When you are starting work on a new project,
you have only a limited idea about the size and scope of the project.
Perhaps you do have a better idea about the likely complexity of
the system. Based on these, you only have some tentative estimate
of the effort involved, and the likely time horizon. Whatever you
know about the requirements may also not remain valid a few months
down the line.
Exploring for the release plan
At the start of the project (the first release
cycle), as well at the start of subsequent release cycles, the customer
identifies the user stories (XP term for use cases) they would like
to include in that release, based on what adds most value to their
business. They write down a brief description of the user story,
a few paragraphs usually, to provide an idea of what the system
needs to do.
The development team goes through these user
stories and makes a rough time estimate for each story. The estimate
is in terms of Ideal Engineering Timethe time one would spend
in implementing a story if that was the only task one had and there
were no interruptions.
For some stories, the developers are not in a
position to estimate. The stories are not clear, or are too big
to estimate the effort involved. They seek clarifications from the
customer, or ask for the stories to be split. Sometimes while splitting
a story, the customer may realise that only a part of the original
story is really important for the current release cycle; the other
parts can possibly be taken up in a later release.
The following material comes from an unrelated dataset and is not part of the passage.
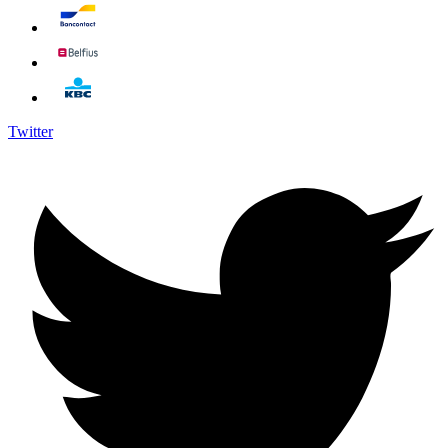
Twitter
Committing to a release plan
We now have a list of user stories that the customer
wishes to include in the next release, along with some estimates
for them. Now the customer sorts the stories based on their business
value, as (a) most critical; (b) not critical but providing significant
business value; (c) nice to have.
The developers sort the stories based on the
risk, as (a) those they can estimate precisely; (b) those they can
estimate with some confidence; (c) those they cannot estimate at
all. The development team also tells the customer how much Ideal
Engineering Time they can complete per calendar month. This ratio
is known as the velocity.
Based on all of the above, the customer chooses
which stories to include in the next release. This choice can be
made in either of the two following ways:
(a) The customer sets a target completion date
for the next release, and chooses user stories that can be accomplished
within the specified time-frame based on estimates provided by the
developers and the expected project velocity.
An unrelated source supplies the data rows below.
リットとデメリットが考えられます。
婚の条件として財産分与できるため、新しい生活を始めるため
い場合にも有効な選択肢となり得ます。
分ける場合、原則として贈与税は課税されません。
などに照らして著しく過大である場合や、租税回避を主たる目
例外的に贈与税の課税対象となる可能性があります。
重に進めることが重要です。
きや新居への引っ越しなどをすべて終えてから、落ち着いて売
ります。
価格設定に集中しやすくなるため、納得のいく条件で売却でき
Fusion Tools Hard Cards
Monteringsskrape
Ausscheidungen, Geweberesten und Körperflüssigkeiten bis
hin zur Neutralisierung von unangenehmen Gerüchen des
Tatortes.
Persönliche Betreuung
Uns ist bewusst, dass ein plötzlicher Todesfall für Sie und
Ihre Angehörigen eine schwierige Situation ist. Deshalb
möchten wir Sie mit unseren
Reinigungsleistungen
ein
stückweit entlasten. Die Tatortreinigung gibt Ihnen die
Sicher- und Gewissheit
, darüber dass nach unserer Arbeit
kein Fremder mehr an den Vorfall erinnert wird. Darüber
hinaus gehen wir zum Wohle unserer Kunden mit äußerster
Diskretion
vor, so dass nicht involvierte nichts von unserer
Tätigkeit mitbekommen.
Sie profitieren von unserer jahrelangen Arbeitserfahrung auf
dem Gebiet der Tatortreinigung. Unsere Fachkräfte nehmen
(b) The customer selects the user stories they
want in the next release. The likely date of completion is derived,
again, based on the estimates for each story and the expected project
velocity.
Exploring for the iteration plan
Let us say a release cycle has been estimated
to take two months. We would now break it down to small iterations
of one to three weeks. Two weeks is a good average, and a reasonable
time-frame for individual iterations.
At the start of each iteration, an exercise similar
to the one described above is repeated, albeit on a more micro level,
and with greater detail. The customer chooses a set of stories from
the current release plan to include in the new iteration. At the
end of each iteration, including the first one, the system must
run from end to end, even if without doing much real work.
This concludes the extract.